Blinder also asked the Fed Chairman to explain his opposition to pushing interest rates into negative territory despite “quite a few European Central Banks and Japan” having done so. Powell has previously stated that the Fed would keep rates near zero “until the economy is well on the road to recovery” but has opposed moving rates below zero.
Powell said that the U.S. has certain “institutional arrangements” that would not accord with negative interest rates, though he “wouldn’t say those are decisive.” In general, he explained that this is not due to a difference between the U.S. and the countries that have employed negative rates, but rather a “difference in understanding.”
“The evidence on whether it actually works is mixed. There are clearly some negative side-effects,” he added. “It’s just not clear to my colleagues and to me on the Federal Open Market Committee that this is a tool that would be appropriate to deploy here in the United States.”

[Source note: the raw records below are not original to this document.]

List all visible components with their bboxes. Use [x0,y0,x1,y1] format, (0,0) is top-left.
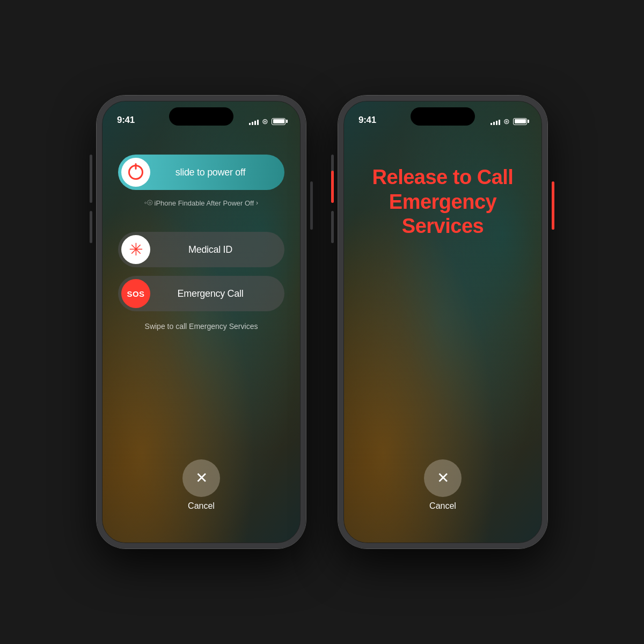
vol-down-button-left[interactable] [90,211,92,243]
release-to-call-text: Release to Call Emergency Services [360,165,526,239]
bar4r [499,120,500,125]
findable-chevron: › [256,199,258,207]
release-line2: Emergency Services [389,191,496,238]
swipe-hint: Swipe to call Emergency Services [145,322,258,331]
signal-icon-left [249,118,259,125]
left-phone: 9:41 ⊛ slide to pow [97,96,306,548]
cancel-button-right[interactable]: ✕ [424,459,462,497]
medical-id-thumb: ✳ [121,235,150,264]
cancel-label-left: Cancel [188,501,215,511]
cancel-x-icon-right: ✕ [437,471,449,486]
left-phone-frame: 9:41 ⊛ slide to pow [97,96,306,548]
medical-asterisk-icon: ✳ [129,241,143,258]
bar3r [496,121,497,125]
bar2 [252,122,253,125]
power-icon [128,165,143,180]
findable-text[interactable]: ◦⦾ iPhone Findable After Power Off › [144,199,258,207]
status-time-right: 9:41 [358,115,376,126]
power-slider-label: slide to power off [150,167,281,178]
signal-icon-right [491,118,500,125]
cancel-section-left: ✕ Cancel [182,459,220,511]
sos-text: SOS [127,289,144,298]
dynamic-island-right [411,107,475,126]
status-time-left: 9:41 [117,115,135,126]
battery-fill-right [515,119,526,123]
right-phone-frame: 9:41 ⊛ Release to Call Emergency Service… [338,96,547,548]
status-icons-right: ⊛ [491,117,527,126]
wifi-icon-right: ⊛ [503,117,510,126]
battery-fill-left [273,119,284,123]
medical-id-slider[interactable]: ✳ Medical ID [118,232,284,267]
vol-up-button-left[interactable] [90,171,92,203]
cancel-x-icon: ✕ [195,471,208,486]
power-off-slider[interactable]: slide to power off [118,155,284,190]
emergency-call-slider[interactable]: SOS Emergency Call [118,276,284,311]
bar2r [493,122,495,125]
bar3 [254,121,256,125]
bar4 [257,120,259,125]
sos-thumb: SOS [121,279,150,308]
findable-label: iPhone Findable After Power Off [155,199,254,207]
cancel-section-right: ✕ Cancel [424,459,462,511]
battery-icon-left [272,118,286,125]
medical-id-label: Medical ID [150,244,281,255]
vol-down-button-right[interactable] [331,211,334,243]
bar1r [491,123,492,125]
right-phone: 9:41 ⊛ Release to Call Emergency Service… [338,96,547,548]
status-icons-left: ⊛ [249,117,286,126]
release-line1: Release to Call [372,166,514,188]
vol-up-button-right[interactable] [331,171,334,203]
wifi-icon-left: ⊛ [262,117,268,126]
findable-signal-icon: ◦⦾ [144,199,152,207]
power-button-left[interactable] [310,181,313,230]
cancel-button-left[interactable]: ✕ [182,459,220,497]
cancel-label-right: Cancel [429,501,456,511]
emergency-call-label: Emergency Call [150,288,281,299]
bar1 [249,123,251,125]
battery-icon-right [513,118,527,125]
power-slider-thumb [121,158,150,187]
dynamic-island-left [169,107,233,126]
power-button-right[interactable] [552,181,554,230]
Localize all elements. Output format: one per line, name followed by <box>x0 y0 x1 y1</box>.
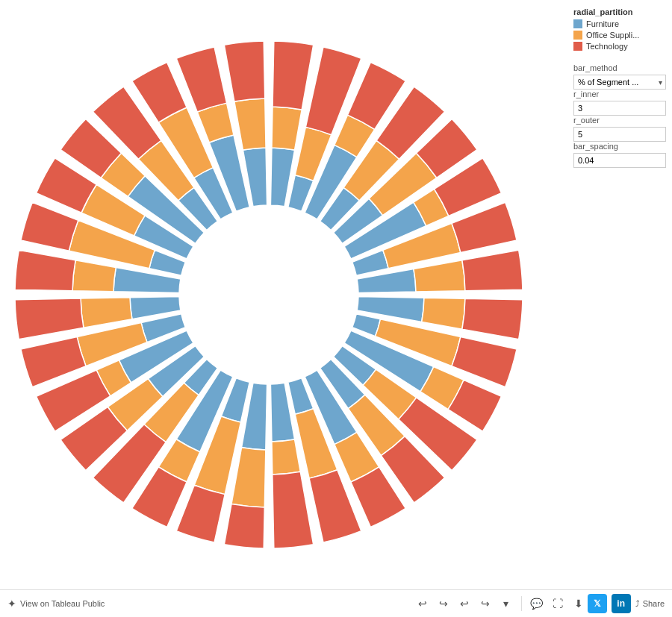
expand-button[interactable]: ⛶ <box>549 595 567 613</box>
input-r_inner[interactable] <box>573 101 666 116</box>
legend-item-0: Furniture <box>573 19 666 28</box>
legend-color-2 <box>573 42 582 51</box>
redo-button[interactable]: ↪ <box>435 595 452 613</box>
toolbar-center: ↩ ↪ ↩ ↪ ▾ 💬 ⛶ ⬇ <box>414 595 588 613</box>
share-icon: ⤴ <box>635 599 640 608</box>
toolbar: ✦ View on Tableau Public ↩ ↪ ↩ ↪ ▾ 💬 ⛶ ⬇… <box>0 589 672 617</box>
legend-label-2: Technology <box>586 42 628 51</box>
redo2-button[interactable]: ↪ <box>476 595 494 613</box>
control-group-bar_method: bar_method% of Segment ... <box>573 63 666 90</box>
legend-items: Furniture Office Suppli... Technology <box>573 19 666 51</box>
control-group-r_inner: r_inner <box>573 90 666 116</box>
linkedin-button[interactable]: in <box>612 594 631 613</box>
legend-color-1 <box>573 31 582 40</box>
sidebar: radial_partition Furniture Office Suppli… <box>567 0 672 589</box>
controls-section: bar_method% of Segment ...r_innerr_outer… <box>573 63 666 168</box>
toolbar-left: ✦ View on Tableau Public <box>7 598 414 610</box>
legend-section: radial_partition Furniture Office Suppli… <box>573 7 666 53</box>
share-label: Share <box>643 599 665 608</box>
view-on-tableau-link[interactable]: View on Tableau Public <box>20 599 105 608</box>
legend-label-1: Office Suppli... <box>586 31 639 40</box>
control-group-r_outer: r_outer <box>573 116 666 142</box>
twitter-button[interactable]: 𝕏 <box>588 594 607 613</box>
control-label-bar_spacing: bar_spacing <box>573 142 666 151</box>
legend-color-0 <box>573 19 582 28</box>
control-label-r_inner: r_inner <box>573 90 666 98</box>
input-bar_spacing[interactable] <box>573 153 666 168</box>
more-button[interactable]: ▾ <box>497 595 515 613</box>
select-wrapper-bar_method: % of Segment ... <box>573 75 666 90</box>
undo2-button[interactable]: ↩ <box>455 595 473 613</box>
legend-title: radial_partition <box>573 7 666 16</box>
download-button[interactable]: ⬇ <box>570 595 588 613</box>
control-label-r_outer: r_outer <box>573 116 666 125</box>
chart-area <box>0 0 567 589</box>
toolbar-right: 𝕏 in ⤴ Share <box>588 594 665 613</box>
input-r_outer[interactable] <box>573 127 666 142</box>
undo-button[interactable]: ↩ <box>414 595 432 613</box>
main-container: radial_partition Furniture Office Suppli… <box>0 0 672 589</box>
control-group-bar_spacing: bar_spacing <box>573 142 666 168</box>
select-bar_method[interactable]: % of Segment ... <box>573 75 666 90</box>
control-label-bar_method: bar_method <box>573 63 666 72</box>
share-button[interactable]: ⤴ Share <box>635 599 665 608</box>
legend-label-0: Furniture <box>586 19 619 28</box>
toolbar-divider <box>521 596 522 611</box>
radial-chart <box>0 0 567 589</box>
legend-item-1: Office Suppli... <box>573 31 666 40</box>
comment-button[interactable]: 💬 <box>528 595 546 613</box>
tableau-icon: ✦ <box>7 598 16 610</box>
legend-item-2: Technology <box>573 42 666 51</box>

Another Zoom attendee asked what would happen if there’s “another wave” of the virus in the late fall and how that might impact the Fed’s policies. In his response, Powell clarified that the Fed employees “are not experts on epidemiology, the spread of pandemics, or anything like that,” and that they “don’t know anything the general public doesn’t know.”
In the case of a second wave, Powell said the Fed would “continue to react,” but that he would be more worried about the impact on Americans’ confidence.

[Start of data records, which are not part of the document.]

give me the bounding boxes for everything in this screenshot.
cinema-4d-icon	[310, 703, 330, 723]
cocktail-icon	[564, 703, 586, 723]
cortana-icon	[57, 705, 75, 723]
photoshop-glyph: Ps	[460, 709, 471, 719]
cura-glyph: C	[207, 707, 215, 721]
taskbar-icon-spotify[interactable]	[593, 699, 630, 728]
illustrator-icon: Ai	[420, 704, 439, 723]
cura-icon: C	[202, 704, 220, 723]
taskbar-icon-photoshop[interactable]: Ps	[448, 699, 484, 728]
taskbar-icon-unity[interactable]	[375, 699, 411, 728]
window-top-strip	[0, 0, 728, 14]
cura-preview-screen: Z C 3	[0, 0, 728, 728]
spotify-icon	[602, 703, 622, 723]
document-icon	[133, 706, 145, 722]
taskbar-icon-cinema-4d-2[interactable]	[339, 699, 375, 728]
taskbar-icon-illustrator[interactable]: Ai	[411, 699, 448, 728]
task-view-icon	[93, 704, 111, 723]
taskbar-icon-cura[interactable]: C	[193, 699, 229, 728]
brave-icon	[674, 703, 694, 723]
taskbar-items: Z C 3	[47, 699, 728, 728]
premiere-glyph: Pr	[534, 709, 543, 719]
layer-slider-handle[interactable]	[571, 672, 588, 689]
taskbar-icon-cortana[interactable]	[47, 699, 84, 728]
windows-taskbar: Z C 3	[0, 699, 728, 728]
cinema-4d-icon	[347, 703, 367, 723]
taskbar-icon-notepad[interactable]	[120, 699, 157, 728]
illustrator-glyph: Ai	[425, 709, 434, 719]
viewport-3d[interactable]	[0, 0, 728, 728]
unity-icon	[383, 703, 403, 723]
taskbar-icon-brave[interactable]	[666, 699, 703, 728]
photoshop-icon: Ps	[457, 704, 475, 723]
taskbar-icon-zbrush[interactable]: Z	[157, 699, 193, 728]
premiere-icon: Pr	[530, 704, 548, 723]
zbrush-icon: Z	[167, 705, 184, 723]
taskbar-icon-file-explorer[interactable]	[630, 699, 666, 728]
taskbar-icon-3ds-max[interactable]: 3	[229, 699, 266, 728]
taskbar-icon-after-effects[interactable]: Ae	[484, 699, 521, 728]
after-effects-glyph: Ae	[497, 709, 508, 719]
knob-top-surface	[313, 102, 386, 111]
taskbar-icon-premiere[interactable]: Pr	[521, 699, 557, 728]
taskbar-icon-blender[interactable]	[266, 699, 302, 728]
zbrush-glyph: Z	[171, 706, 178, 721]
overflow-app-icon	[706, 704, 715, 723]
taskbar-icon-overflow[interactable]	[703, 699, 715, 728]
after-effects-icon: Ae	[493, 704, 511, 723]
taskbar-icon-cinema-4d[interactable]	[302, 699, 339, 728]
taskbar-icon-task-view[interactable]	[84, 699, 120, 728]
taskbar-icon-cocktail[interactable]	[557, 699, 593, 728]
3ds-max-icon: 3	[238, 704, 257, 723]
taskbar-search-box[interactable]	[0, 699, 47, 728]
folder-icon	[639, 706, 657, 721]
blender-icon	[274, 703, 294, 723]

“A full recovery of the economy will really depend on people being confident that it’s safe to go out and safe to engage in a broad range of economic activities,” Powell said. “I think a second wave would really undermine public confidence and might make for a significantly longer recovery and weaker recovery.”
Powell also reflected on the pandemic’s global ramifications, noting that now is a very challenging time for countries without the medical infrastructure and ability to conduct fiscal and monetary policy that the U.S. possesses.

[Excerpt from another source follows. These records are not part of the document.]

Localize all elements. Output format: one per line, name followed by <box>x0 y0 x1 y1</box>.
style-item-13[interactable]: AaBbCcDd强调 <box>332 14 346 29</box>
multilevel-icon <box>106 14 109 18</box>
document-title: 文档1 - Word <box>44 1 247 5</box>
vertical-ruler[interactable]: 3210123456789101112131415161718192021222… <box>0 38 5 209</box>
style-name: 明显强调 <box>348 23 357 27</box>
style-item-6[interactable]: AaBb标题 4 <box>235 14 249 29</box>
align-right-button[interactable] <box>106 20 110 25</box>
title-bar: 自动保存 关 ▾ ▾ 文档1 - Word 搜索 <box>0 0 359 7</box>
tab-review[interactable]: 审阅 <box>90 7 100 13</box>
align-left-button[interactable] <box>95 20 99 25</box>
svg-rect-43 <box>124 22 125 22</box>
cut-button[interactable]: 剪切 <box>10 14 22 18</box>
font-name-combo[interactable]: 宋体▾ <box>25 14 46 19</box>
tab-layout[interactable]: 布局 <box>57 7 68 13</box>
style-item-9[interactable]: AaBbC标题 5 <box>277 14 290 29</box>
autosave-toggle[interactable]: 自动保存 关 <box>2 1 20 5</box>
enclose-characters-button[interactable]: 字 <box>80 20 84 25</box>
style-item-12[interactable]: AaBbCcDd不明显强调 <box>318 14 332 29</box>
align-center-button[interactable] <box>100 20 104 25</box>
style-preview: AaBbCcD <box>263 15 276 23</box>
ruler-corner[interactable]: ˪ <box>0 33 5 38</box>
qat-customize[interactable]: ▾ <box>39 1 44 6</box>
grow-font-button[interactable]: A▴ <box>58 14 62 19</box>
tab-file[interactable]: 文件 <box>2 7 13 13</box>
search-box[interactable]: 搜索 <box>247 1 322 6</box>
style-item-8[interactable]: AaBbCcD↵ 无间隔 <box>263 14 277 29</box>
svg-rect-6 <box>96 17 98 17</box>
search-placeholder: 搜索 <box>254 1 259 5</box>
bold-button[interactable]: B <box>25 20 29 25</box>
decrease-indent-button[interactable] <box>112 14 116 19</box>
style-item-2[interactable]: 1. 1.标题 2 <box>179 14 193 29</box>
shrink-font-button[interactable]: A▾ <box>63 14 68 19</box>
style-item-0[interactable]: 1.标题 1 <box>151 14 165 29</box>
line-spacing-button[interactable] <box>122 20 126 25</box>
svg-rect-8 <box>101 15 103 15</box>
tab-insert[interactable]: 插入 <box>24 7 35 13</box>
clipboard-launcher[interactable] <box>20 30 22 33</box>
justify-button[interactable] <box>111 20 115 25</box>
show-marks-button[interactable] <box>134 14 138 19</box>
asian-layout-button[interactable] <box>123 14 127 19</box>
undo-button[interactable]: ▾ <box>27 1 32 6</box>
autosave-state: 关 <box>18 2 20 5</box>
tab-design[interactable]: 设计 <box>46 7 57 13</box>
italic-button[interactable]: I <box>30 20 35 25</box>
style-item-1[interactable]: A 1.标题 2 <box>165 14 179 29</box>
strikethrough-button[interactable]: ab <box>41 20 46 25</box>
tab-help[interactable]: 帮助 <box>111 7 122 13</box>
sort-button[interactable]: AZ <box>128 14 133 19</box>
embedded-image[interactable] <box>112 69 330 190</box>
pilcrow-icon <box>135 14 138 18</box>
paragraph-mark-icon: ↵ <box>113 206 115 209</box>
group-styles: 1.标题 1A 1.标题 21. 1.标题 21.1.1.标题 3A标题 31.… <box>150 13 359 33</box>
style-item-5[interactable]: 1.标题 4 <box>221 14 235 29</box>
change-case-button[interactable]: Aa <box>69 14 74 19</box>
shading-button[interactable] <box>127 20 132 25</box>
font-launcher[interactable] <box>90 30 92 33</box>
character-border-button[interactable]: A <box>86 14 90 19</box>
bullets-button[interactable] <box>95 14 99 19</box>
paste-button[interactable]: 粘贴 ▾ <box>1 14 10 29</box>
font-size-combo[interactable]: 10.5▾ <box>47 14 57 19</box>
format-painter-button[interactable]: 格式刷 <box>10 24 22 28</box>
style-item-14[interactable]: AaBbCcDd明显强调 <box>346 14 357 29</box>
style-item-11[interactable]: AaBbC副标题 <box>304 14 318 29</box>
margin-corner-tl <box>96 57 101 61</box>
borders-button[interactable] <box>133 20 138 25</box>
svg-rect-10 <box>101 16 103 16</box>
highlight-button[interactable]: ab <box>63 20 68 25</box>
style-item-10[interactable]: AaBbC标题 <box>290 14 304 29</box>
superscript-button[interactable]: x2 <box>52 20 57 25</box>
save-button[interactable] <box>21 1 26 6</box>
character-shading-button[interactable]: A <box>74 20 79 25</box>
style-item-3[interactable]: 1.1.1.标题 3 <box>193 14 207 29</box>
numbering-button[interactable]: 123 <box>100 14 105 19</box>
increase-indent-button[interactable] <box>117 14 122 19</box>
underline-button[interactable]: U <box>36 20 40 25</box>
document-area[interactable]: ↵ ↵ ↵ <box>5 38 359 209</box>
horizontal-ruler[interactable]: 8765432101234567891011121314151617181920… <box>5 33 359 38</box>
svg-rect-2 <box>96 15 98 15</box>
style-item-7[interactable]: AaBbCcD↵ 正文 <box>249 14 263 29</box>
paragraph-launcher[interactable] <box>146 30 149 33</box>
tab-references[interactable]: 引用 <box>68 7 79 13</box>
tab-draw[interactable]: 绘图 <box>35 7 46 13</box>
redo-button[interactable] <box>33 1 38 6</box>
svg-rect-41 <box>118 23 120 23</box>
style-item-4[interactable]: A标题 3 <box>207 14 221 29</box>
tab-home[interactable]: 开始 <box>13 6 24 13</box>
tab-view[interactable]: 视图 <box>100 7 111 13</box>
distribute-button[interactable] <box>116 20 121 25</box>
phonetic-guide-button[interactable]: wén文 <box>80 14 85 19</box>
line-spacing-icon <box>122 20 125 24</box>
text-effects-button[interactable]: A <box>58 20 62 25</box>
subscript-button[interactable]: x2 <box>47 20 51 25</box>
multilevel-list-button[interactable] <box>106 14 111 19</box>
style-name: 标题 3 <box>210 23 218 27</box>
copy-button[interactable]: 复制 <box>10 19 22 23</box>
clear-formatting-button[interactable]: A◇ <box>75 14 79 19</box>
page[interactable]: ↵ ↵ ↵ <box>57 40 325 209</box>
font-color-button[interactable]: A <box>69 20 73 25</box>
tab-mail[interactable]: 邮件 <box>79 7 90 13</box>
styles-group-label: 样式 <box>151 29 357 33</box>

“For all of the suffering that’s going on in countries like the United States and Western Europe, you’re seeing even worse outcomes in many of the poorer countries,” he said, adding that international organizations “are going to need a lot of support” from countries such as the U.S. to deal with those issues.
Powell also spoke on the issue of transparency and the responsibility he believes the Fed has to keep citizens informed about monetary policy decisions during the pandemic.
“We’re disclosing just a lot of information — much more than the law actually requires us to disclose,” Powell responded. “For all of the facilities under the CARES Act, we’ll be disclosing the name of the borrower, the amount, and we’ll be updating those on a fairly regular basis.”
Powell credited Blinder and his former Fed colleagues for transitioning the Fed from the “old theory” of “tell them nothing” to the view that “transparency is your friend, and markets will do the work for you if people understand what you are doing.”
He added that the Fed works closely with elected representatives to stay in communication, to communicate publicly through outreach, and “to try and avoid misunderstanding.” On explaining monetary policy to everyday Americans, Powell said it is a difficult but necessary task that helps the Fed “maintain its democratic legitimacy.”
“Most people have better things to do in their life than understand the details of central banking,” Blinder said. “But our obligation is to be as transparent as possible and to patiently and clearly explain ourselves to the public that we serve.”
The Q&A session ended with a submitted question from Susan Powell ’20, asking her father: “Chairman Powell — Do you have a favorite child?”
“I love all my children equally, but I certainly think Susan Powell deserves special congratulations here today for graduating in the Class of 2020,” Chairman Powell replied.
“The Class of 2020 will long remember the end of its senior year,” Blinder added.
The event was sponsored by the Griswold Center for Economic Policy Studies and held as part of the University’s virtual reunions programming.